▶ **DIRECTIONS FOR THIS TASK**
Read the lines below. Copy out any that hold the string "noch".

---- EXTRACTED ENTRIES

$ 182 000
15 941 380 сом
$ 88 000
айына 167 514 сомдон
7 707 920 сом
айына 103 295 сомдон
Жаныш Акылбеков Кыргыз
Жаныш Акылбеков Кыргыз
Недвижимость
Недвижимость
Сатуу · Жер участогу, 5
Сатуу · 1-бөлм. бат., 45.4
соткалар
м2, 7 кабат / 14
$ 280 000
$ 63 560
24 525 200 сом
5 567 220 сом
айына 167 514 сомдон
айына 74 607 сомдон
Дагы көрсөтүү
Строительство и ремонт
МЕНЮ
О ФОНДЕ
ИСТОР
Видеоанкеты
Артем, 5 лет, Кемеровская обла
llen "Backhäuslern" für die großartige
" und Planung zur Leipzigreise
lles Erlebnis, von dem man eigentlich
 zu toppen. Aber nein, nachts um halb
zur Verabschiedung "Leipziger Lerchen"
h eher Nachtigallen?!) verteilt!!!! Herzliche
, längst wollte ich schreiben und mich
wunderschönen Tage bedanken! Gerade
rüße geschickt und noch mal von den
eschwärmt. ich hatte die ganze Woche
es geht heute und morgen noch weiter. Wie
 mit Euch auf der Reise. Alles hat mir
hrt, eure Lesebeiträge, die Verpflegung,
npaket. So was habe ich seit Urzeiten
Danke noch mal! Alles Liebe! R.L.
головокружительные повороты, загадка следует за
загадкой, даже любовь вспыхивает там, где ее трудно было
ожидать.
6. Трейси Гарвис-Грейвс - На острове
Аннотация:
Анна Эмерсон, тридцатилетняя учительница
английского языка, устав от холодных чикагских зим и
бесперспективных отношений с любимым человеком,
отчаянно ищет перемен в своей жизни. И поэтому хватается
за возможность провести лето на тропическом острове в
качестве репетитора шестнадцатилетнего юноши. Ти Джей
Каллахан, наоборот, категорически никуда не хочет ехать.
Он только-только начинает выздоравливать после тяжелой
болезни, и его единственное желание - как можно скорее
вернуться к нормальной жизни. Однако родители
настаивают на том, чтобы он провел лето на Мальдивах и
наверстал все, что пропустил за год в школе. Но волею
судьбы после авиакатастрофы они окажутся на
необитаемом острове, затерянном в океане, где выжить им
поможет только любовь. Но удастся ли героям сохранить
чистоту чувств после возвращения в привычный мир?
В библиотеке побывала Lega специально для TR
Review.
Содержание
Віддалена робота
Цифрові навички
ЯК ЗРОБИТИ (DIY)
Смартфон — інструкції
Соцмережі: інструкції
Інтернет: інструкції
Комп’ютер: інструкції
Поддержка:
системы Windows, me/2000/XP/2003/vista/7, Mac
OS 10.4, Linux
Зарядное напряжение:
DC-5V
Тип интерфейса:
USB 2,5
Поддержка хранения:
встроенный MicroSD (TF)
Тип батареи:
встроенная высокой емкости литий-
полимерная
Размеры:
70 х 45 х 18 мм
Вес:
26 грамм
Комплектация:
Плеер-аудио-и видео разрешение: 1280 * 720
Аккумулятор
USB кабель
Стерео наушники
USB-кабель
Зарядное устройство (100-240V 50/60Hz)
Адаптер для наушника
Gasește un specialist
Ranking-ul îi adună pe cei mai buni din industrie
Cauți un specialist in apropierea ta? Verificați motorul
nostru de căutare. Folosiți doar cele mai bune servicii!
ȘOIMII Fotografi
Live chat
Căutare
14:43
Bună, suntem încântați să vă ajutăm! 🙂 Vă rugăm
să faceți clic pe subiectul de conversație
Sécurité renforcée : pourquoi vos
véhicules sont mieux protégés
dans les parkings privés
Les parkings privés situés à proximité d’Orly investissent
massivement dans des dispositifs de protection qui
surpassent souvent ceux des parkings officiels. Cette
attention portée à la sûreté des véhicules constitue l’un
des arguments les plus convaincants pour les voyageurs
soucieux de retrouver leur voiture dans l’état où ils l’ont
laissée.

--------
---- EXTRACTED ENTRIES

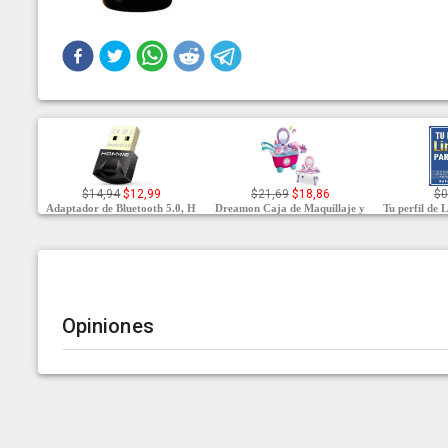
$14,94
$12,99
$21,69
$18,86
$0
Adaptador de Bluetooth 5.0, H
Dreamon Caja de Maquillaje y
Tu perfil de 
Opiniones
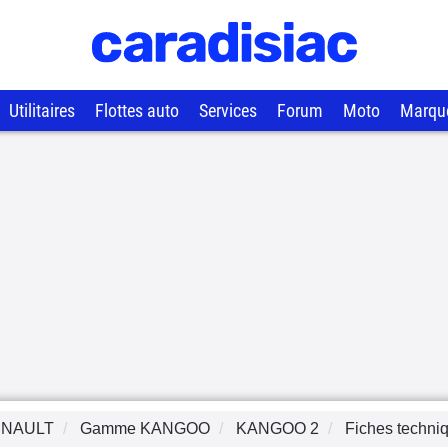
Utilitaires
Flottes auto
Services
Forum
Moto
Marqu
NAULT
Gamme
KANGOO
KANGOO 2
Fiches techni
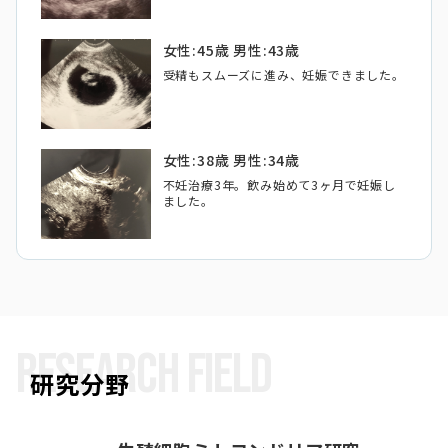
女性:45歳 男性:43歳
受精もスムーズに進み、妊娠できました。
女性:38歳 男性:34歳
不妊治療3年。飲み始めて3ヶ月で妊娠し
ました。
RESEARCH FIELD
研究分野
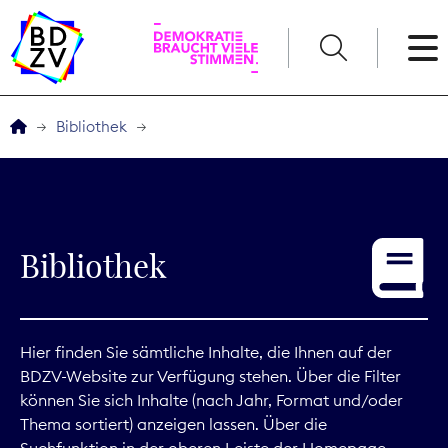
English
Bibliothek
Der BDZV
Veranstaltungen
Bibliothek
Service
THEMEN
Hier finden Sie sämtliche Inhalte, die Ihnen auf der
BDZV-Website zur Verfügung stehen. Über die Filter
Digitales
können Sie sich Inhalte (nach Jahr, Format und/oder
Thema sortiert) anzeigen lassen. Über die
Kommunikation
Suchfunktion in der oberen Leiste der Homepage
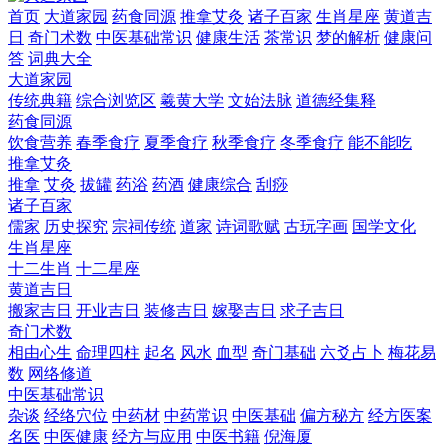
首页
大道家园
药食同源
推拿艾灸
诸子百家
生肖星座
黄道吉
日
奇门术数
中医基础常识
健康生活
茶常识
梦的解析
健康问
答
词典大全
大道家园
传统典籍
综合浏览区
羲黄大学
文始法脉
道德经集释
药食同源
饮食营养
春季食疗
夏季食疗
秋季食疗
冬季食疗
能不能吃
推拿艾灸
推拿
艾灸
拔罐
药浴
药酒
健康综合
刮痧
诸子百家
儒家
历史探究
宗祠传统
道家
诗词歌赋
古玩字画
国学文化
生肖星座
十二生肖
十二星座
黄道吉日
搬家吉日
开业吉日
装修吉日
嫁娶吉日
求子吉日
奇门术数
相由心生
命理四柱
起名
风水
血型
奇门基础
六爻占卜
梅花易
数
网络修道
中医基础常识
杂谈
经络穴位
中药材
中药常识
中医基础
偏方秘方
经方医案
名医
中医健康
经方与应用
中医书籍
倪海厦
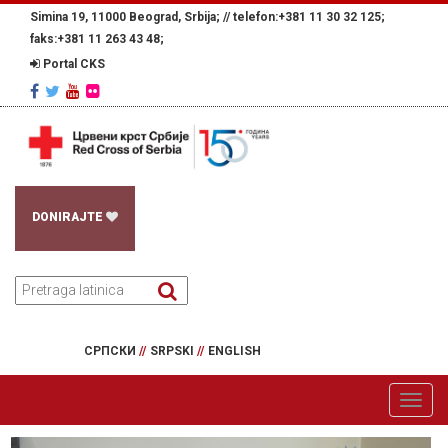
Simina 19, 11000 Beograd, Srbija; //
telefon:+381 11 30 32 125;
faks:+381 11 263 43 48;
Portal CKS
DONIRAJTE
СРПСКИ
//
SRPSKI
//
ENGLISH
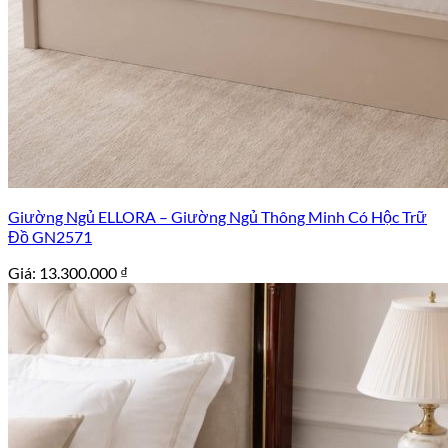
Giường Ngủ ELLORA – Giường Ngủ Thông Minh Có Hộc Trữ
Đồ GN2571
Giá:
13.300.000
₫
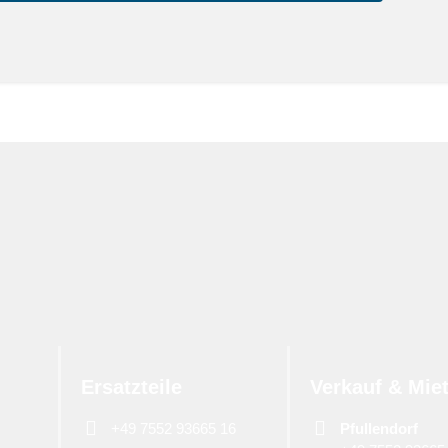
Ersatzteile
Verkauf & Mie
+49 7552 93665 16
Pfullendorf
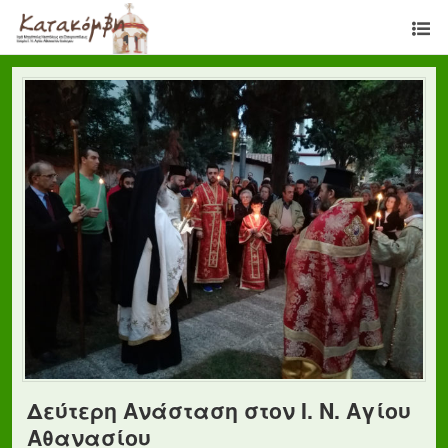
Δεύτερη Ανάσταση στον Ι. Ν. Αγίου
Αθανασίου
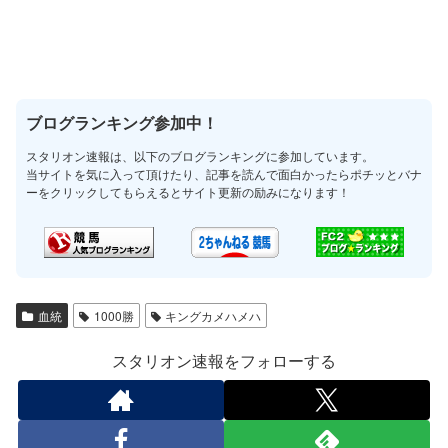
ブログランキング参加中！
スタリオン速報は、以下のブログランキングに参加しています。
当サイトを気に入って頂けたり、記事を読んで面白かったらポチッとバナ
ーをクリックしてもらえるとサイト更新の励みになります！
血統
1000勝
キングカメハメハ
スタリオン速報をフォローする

--------
---- EXTRACTED ENTRIES

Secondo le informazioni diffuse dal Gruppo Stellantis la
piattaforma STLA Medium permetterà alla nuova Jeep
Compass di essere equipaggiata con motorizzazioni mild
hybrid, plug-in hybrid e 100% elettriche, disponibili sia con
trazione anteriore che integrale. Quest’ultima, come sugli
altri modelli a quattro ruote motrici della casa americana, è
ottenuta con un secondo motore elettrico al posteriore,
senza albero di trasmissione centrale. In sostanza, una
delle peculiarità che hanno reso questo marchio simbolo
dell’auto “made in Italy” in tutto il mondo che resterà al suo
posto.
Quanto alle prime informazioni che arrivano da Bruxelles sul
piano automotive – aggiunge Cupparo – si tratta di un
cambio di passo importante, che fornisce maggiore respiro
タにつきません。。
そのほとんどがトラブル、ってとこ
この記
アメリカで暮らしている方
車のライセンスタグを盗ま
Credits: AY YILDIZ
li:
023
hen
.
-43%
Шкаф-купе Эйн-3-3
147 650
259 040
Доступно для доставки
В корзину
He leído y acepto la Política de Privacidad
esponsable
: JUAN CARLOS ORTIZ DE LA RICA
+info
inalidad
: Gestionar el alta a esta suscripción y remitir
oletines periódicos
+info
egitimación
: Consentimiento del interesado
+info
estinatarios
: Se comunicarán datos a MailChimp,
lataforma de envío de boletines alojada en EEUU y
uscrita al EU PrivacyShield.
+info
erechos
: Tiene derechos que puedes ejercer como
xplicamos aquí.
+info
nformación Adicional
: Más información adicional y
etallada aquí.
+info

--------

▶ **EXPECTED ANSWER**
rüße geschickt und noch mal von den
es geht heute und morgen noch weiter. Wie
Danke noch mal! Alles Liebe! R.L.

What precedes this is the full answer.